━━━━━ Record excerpts

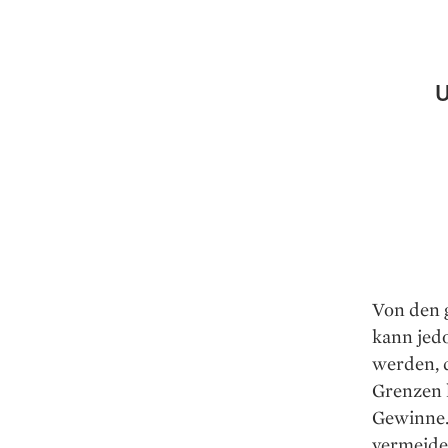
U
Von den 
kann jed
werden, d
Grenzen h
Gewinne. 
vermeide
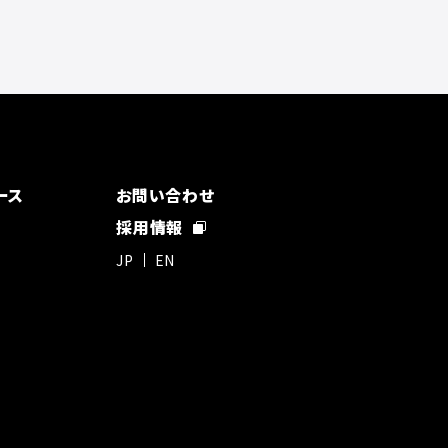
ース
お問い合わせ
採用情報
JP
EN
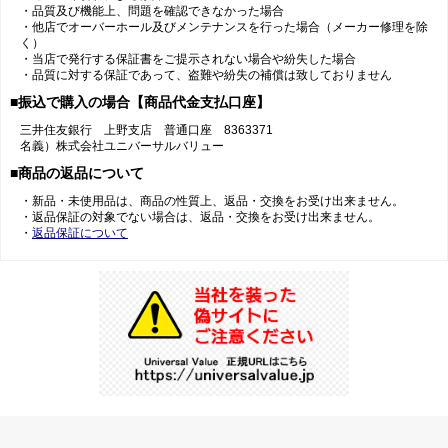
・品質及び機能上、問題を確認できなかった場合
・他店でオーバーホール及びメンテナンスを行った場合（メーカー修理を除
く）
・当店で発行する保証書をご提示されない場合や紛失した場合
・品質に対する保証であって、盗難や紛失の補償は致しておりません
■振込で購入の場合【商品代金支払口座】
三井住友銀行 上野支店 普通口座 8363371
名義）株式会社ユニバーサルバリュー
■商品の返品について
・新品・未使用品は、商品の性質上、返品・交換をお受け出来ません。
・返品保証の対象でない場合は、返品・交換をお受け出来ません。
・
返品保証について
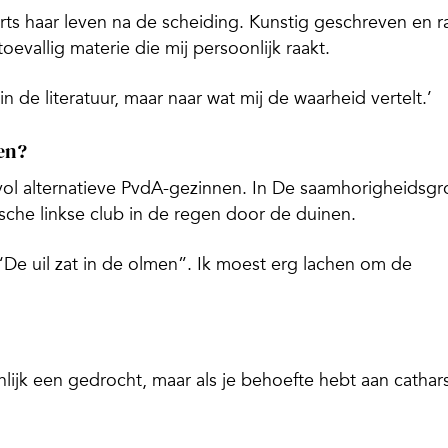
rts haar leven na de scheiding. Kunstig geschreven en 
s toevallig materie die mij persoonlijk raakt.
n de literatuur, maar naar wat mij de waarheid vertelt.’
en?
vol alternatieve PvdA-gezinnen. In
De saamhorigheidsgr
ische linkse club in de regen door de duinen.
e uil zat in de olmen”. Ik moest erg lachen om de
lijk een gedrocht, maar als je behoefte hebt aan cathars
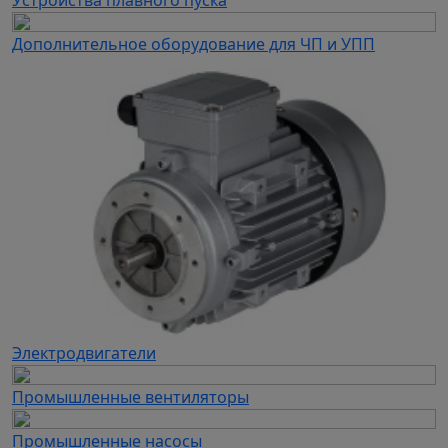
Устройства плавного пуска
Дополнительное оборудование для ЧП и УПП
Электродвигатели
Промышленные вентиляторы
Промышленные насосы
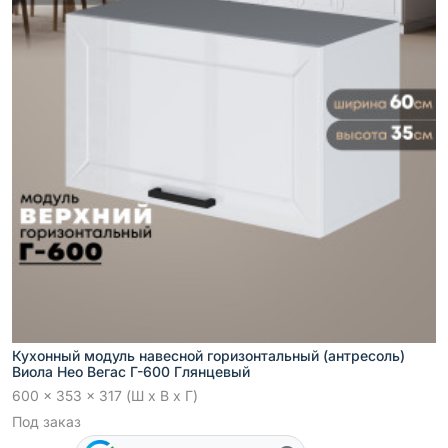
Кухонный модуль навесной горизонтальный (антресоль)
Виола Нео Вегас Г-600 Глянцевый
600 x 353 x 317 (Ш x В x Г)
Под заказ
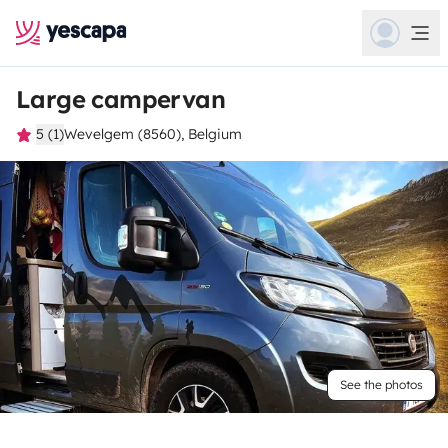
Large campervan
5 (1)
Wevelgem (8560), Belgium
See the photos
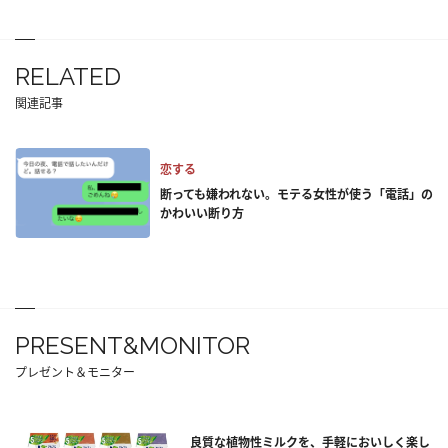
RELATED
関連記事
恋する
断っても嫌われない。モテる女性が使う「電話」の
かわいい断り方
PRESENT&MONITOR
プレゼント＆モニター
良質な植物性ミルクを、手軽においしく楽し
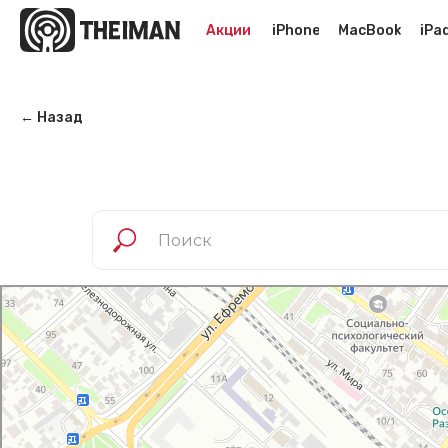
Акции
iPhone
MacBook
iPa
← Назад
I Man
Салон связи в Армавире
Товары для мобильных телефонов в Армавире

━━━━━━━━━━

Assignment =>
Write the full listing out again with every line unchanged, but include no pictures.

Finished task =>
U
Von den 
kann jed
werden, d
Grenzen h
Gewinne. 
vermeide
ース
お問い合わせ
採用情報
JP
EN
・品質及び機能上、問題を確認できなかった場合
・他店でオーバーホール及びメンテナンスを行った場合（メーカー修理を除
く）
・当店で発行する保証書をご提示されない場合や紛失した場合
・品質に対する保証であって、盗難や紛失の補償は致しておりません
■振込で購入の場合【商品代金支払口座】
三井住友銀行 上野支店 普通口座 8363371
名義）株式会社ユニバーサルバリュー
■商品の返品について
・新品・未使用品は、商品の性質上、返品・交換をお受け出来ません。
・返品保証の対象でない場合は、返品・交換をお受け出来ません。
・
返品保証について
rts haar leven na de scheiding. Kunstig geschreven en 
s toevallig materie die mij persoonlijk raakt.
n de literatuur, maar naar wat mij de waarheid vertelt.’
en?
vol alternatieve PvdA-gezinnen. In
De saamhorigheidsgr
ische linkse club in de regen door de duinen.
e uil zat in de olmen”. Ik moest erg lachen om de
lijk een gedrocht, maar als je behoefte hebt aan cathars
Устройства плавного пуска
Дополнительное оборудование для ЧП и УПП
Электродвигатели
Промышленные вентиляторы
Промышленные насосы
Кухонный модуль навесной горизонтальный (антресоль)
Виола Нео Вегас Г-600 Глянцевый
600 x 353 x 317 (Ш x В x Г)
Под заказ
Large campervan
5 (1)
Wevelgem (8560), Belgium
See the photos
RELATED
関連記事
恋する
断っても嫌われない。モテる女性が使う「電話」の
かわいい断り方
PRESENT&MONITOR
プレゼント＆モニター
良質な植物性ミルクを、手軽においしく楽し
Акции
iPhone
MacBook
iPa
← Назад
I Man
Салон связи в Армавире
Товары для мобильных телефонов в Армавире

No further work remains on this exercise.